Mike Cote's Business Editor's Notebook: Manchester's McDonald bros. battle Kroc in 'The Founder'
January 07. 2017 7:38PM
MICHAEL KEATON will be the featured vulture in two major films this year. Expect both to play dirty.
Keaton will portray comic book villain The Vulture in this summer's "Spider-Man: Homecoming," the latest webslinger reboot.
Moviegoers will see Keaton first as Ray Kroc in "The Founder," a biopic about how milkshake-mixer salesmen wrestled control of a small chain of California burger joints from a couple of guys from New Hampshire.
The film chronicles how Kroc convinced Richard and Maurice McDonald to take him on as a business partner - intrigued by the brothers' no-frills restaurant system - and how Kroc's hard-driving tactics led to his takeover. And world domination.
"There's a wolf in the hen house. And we let him in," Richard "Mac" McDonald tells Maurice in a trailer for the film, which was originally scheduled to be released last August. It's set to hit theaters Jan. 20.
Nick Offerman ("Parks and Recreation") plays Richard McDonald. John Carroll Lynch ("The Drew Cary Show") is cast as Mac McDonald. The film was directed by John Lee Hancock ("The Blindside") and written by screenwriter Robert D. Siegel ("The Wrestler") and has already earned acclaim at film festivals.
"The Founder" won't bring in superhero-size box office numbers, but it appears to do a good job telling a story that the McDonald's Corp. would rather bury with the McSalad Shaker, the McLean DeLuxe and McPizza. It was a bumpy road to McDonaldland from the day the McDonald brothers agreed to partner with Kroc in 1955 until he bought them out for $2.7 million six years later.
The McDonalds, both graduates of Manchester High School West, have long been little more than a footnote in McDonald's official lore, with Kroc widely considered to be the founder of McDonald's. The film clearly shows how the Golden Arches would never have existed without them - and suggests that McDonald's likely would never have been more than a small regional company had Kroc not come along with a bolder vision than its founders.

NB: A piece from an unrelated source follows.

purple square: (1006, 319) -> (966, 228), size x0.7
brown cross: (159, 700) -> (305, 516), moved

The McDonald brothers did give Kroc a strong foundation. When Richard McDonald died in 1998 at age 89, the then-Bedford resident got props from the New York Times, which also mentioned Maurice McDonald.

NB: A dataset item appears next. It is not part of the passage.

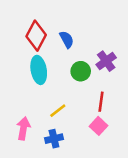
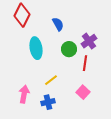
red diamond: (36, 36) -> (22, 15), moved
red line: (101, 102) -> (85, 63), moved

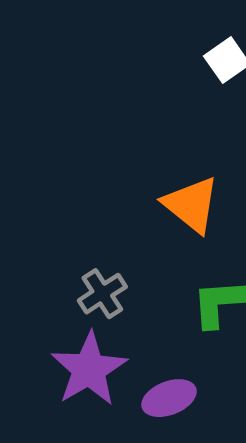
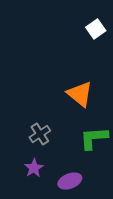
purple star: (89, 369) -> (34, 168), size x0.6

"While they worked very much in tandem, Richard McDonald, who was known as Dick, is credited with two talismans of the McDonald's empire: the Golden Arches and the sign that proclaims how many hamburgers the chain has sold - a figure now high in the billions."

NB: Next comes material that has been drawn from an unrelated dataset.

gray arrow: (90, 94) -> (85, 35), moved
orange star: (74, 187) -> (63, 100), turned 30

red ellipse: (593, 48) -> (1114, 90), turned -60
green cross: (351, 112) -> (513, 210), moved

The film comes at a time when McDonald's is struggling to compete with changing tastes, introducing all-day breakfast to boost traffic. It also could soon lose the crown as the world's most valuable restaurant company, Bloomberg reported last week.
"It is only a matter of time before Starbucks overtakes McDonald's as the largest market cap restaurant stock, although likely not in 2017," Nomura analyst Mark Kalinowski told Bloomberg. He predicts the coffee chain will increase its global restaurant count by 8.4 percent this year. Starbucks has about 25,000 locations, compared to 36,000 for McDonald's.
The original Starbucks, which opened in Seattle in 1971, was founded by Jerry Baldwin, Zev Siegl and Gordon Bowker. Howard Schultz, the company's current CEO and chairman, later bought and expanded the company.
The Starbucks website makes no mention of Baldwin, Siegl and Bowker in the company history, only Schultz. Perhaps some drama could be extracted from those old beans.